Ryojo Akagami, MD BSc MHSc FRCSC
Program Director, Division of Neurosurgery
Clinical Associate Professor
Gordon and Leslie Diamond Health Care Centre
8109 – 2775 Laurel Street
Vancouver, BC, V5Z 1M9
Program Senior Administrative Assistant
3100, 910 West 10th Avenue
Vancouver, B.C. V5Z 4E3
From the Residency Program Director’s Office
The most important aspects of Neurosurgery residency in UBC Neurosurgery are the caliber of the residents/staff and the clinical volume.
The quality of the residents are what makes up a program. By ‘quality’, not only is critical thinking ability, ability to acquire and process information, dedication, a keen sense of responsibility, and conscientiousness important, but the ability to work as a team and interact with peers/staff in a respectable and collegial manner. The best resident candidates are students you would want to befriend. We have been fortunate at UBC to have an outstanding group of residents who are mature, get along well and I know I can count on. I look forward to being on-call with all our residents. These are qualities that I would like to preserve in the program. The neurosurgical staff is dedicated and committed to resident education, and are the finest physician-mentors in the country.

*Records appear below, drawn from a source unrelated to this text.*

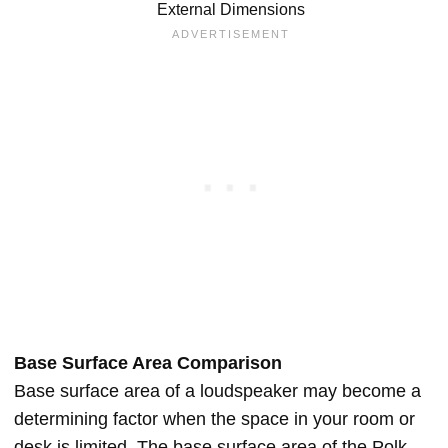
External Dimensions
Base Surface Area Comparison
Base surface area of a loudspeaker may become a
determining factor when the space in your room or
desk is limited. The base surface area of the Polk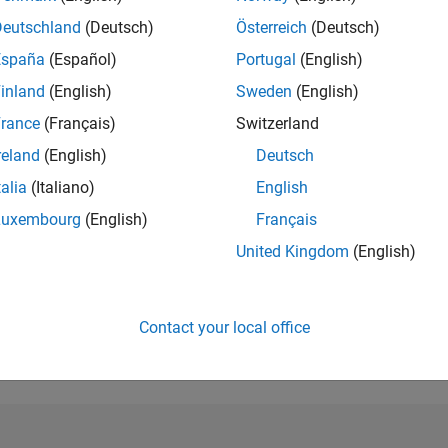
Deutschland
(Deutsch)
Österreich
(Deutsch)
RANK
1,082
España
(Español)
Portugal
(English)
of 302,025
inland
(English)
Sweden
(English)
REPUTATION
rance
(Français)
Switzerland
70
reland
(English)
Deutsch
CONTRIBUTIO
talia
(Italiano)
English
0
Questions
38
Answers
Luxembourg
(English)
Français
United Kingdom
(English)
ANSWER
ACCEPTANC
0.00%
3
10/23
L
03/24
08/24
01/25
06/25
11/25
04/26
TIMELINE
Contact your local office
VOTES RECEI
9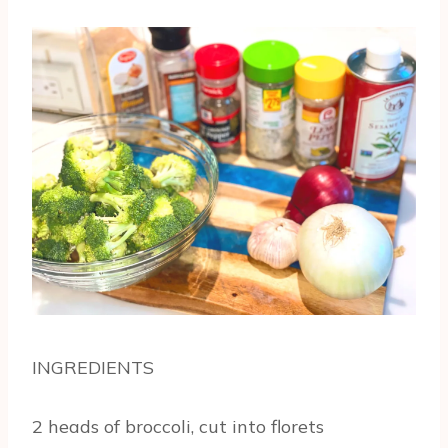
INGREDIENTS
2 heads of broccoli, cut into florets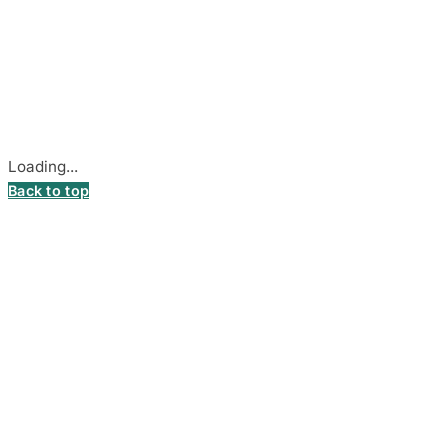
© 2026
DecalsHouse
(Operated by MB Stickest).
Company Code: 306055280
Stadiono g. 7-3, 85374 Akmenė, Lithuania.
Secure payments processed by Stripe.
Cookie settings
Loading...
Back to top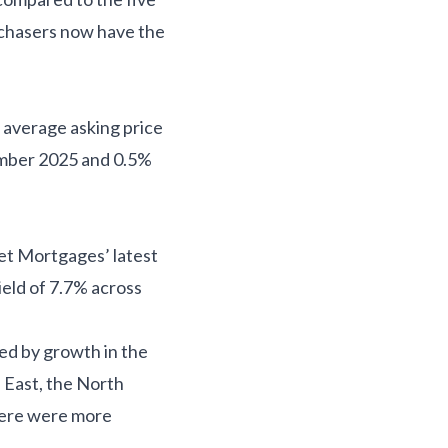
urchasers now have the
w average asking price
cember 2025 and 0.5%
eet Mortgages’ latest
ield of 7.7% across
led by growth in the
 East, the North
here were more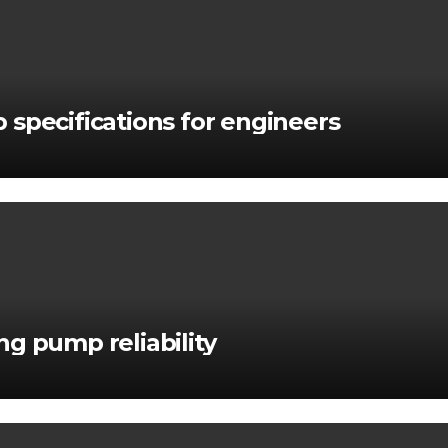
 specifications for engineers
g pump reliability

Residents in general select neurosurgery as a career for the interest and fascination with the brain and the privilege of being able to perform surgery. Foremost should be the desire to learn the clinical and technical aspects of Neurosurgery. At UBC, we are fortunate to have a very large clinical volume. Per hospital/surgeon volume, from aneurysm surgery to acoustic neuromas and complex spine, our volumes are equal or greater than any units in Canada and in fact North America/Common Wealth. The Vancouver Hospital and Health Sciences Center and Vancouver General Hospital is the largest hospital/has the largest acute care beds in Canada. As a provincial quaternary referral hospital for British Columbia (>4.4 million), the residents are able to take advantage of the experience from the large clinical volume available. There is a very favorable clinical volume/staff to resident ratio, you learn more by making decisions and performing procedures than by watching other people (we have actively discouraged fellows on the cranial service). Having a large clinical volume automatically leads to a patient base and opportunity for clinical and basic science research, furthering and improving patient care, and resident/program status.
Come to UBC and we will help you become the best Neurosurgeon you can be.